Copy every line of the listing that holds the string "about".

▽

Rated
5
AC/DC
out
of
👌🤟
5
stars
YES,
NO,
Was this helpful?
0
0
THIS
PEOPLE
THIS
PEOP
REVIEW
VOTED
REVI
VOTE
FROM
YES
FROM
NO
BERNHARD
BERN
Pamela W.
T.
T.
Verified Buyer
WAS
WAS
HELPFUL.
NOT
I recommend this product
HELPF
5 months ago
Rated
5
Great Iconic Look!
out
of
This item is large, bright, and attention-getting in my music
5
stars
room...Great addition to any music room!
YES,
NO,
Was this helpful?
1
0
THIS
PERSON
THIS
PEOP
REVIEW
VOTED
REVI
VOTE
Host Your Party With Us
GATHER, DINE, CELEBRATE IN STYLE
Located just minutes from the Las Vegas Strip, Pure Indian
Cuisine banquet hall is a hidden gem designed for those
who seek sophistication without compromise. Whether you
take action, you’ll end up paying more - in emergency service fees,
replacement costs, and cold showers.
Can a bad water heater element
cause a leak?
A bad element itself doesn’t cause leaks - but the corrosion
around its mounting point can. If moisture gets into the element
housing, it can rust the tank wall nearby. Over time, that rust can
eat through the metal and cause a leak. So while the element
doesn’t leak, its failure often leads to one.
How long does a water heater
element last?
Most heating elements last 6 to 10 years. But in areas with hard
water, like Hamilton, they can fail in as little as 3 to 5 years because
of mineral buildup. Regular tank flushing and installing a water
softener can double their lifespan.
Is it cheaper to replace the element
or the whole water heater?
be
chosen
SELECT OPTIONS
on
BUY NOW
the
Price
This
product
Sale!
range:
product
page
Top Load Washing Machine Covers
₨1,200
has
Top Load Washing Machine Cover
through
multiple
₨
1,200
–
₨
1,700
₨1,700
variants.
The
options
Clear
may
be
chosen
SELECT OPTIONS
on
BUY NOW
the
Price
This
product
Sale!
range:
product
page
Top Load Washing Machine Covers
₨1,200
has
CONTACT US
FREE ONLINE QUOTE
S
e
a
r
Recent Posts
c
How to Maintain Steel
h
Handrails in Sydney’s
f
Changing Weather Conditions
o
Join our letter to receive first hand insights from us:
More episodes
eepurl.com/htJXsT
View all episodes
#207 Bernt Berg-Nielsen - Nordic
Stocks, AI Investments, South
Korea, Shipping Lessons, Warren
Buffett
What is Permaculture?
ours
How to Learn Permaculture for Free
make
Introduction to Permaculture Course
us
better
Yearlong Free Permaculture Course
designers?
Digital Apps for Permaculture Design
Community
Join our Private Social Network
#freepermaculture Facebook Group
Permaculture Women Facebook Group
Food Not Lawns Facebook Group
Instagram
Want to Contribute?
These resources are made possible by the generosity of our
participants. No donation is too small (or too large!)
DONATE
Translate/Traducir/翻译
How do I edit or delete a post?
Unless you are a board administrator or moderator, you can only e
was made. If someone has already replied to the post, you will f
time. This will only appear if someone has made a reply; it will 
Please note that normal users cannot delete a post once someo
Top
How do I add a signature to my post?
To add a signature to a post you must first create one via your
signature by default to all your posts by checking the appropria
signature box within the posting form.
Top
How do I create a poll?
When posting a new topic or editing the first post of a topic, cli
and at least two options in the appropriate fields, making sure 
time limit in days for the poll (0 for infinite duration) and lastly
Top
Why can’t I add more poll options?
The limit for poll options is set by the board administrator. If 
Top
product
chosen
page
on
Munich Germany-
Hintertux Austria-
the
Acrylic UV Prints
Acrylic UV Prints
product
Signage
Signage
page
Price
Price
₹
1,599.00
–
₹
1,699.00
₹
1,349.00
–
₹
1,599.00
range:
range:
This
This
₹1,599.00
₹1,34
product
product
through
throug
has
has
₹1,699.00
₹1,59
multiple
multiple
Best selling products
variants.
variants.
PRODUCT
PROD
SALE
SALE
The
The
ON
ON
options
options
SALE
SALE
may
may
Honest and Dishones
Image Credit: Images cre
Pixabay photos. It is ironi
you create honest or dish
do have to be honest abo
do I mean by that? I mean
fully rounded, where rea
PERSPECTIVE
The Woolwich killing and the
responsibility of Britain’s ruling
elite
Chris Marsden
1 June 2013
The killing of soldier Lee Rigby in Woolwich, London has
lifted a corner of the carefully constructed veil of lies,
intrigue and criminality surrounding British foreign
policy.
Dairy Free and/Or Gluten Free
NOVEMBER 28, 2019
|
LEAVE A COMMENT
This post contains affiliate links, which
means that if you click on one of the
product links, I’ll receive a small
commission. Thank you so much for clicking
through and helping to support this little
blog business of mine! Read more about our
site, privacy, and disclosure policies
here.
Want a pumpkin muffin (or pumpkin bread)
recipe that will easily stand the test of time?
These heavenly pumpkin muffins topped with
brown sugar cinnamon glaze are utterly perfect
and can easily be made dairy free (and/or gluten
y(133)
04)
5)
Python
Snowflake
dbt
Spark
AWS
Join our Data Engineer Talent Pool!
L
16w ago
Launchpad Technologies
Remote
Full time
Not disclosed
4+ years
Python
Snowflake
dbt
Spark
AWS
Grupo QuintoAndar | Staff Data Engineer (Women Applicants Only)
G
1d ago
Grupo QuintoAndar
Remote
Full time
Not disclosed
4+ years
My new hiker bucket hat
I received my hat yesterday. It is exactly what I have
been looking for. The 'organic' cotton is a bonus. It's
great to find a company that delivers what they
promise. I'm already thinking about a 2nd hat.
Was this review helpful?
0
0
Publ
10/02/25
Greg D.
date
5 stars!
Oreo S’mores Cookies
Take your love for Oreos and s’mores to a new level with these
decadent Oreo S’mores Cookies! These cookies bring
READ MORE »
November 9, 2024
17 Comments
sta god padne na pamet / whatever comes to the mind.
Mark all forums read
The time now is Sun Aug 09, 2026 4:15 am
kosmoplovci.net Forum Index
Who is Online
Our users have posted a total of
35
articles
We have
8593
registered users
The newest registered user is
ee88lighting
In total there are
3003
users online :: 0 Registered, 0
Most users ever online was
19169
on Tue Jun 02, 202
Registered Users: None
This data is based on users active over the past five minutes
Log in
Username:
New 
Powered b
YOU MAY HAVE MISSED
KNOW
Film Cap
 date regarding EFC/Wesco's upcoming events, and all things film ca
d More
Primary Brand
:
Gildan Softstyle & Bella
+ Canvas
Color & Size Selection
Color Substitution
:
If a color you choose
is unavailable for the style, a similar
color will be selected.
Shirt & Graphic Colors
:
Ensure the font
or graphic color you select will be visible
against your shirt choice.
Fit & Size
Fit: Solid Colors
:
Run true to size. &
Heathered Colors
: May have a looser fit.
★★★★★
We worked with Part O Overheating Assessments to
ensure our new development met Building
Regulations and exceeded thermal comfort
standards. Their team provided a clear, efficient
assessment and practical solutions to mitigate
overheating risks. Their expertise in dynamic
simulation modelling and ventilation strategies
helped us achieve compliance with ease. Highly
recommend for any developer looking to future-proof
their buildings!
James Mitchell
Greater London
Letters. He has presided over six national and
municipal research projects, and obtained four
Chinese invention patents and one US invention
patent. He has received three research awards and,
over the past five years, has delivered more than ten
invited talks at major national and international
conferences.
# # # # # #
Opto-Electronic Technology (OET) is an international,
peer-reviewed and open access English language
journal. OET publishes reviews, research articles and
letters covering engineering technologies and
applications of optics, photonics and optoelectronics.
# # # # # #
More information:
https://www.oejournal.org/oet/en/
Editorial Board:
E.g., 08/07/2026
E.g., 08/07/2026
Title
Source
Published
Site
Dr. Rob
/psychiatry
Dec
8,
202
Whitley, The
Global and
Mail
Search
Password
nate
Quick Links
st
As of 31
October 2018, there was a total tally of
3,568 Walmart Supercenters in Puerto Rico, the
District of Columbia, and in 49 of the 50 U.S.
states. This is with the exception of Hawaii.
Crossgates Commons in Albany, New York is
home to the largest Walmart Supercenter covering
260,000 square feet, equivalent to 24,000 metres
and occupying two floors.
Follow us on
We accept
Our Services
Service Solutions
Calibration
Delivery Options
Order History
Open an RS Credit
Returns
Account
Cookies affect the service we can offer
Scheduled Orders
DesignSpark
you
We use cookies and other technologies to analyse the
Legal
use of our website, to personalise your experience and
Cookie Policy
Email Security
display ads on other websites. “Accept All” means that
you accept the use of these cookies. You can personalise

△

■ Output for this task ■
blog business of mine! Read more about our
promise. I'm already thinking about a 2nd hat.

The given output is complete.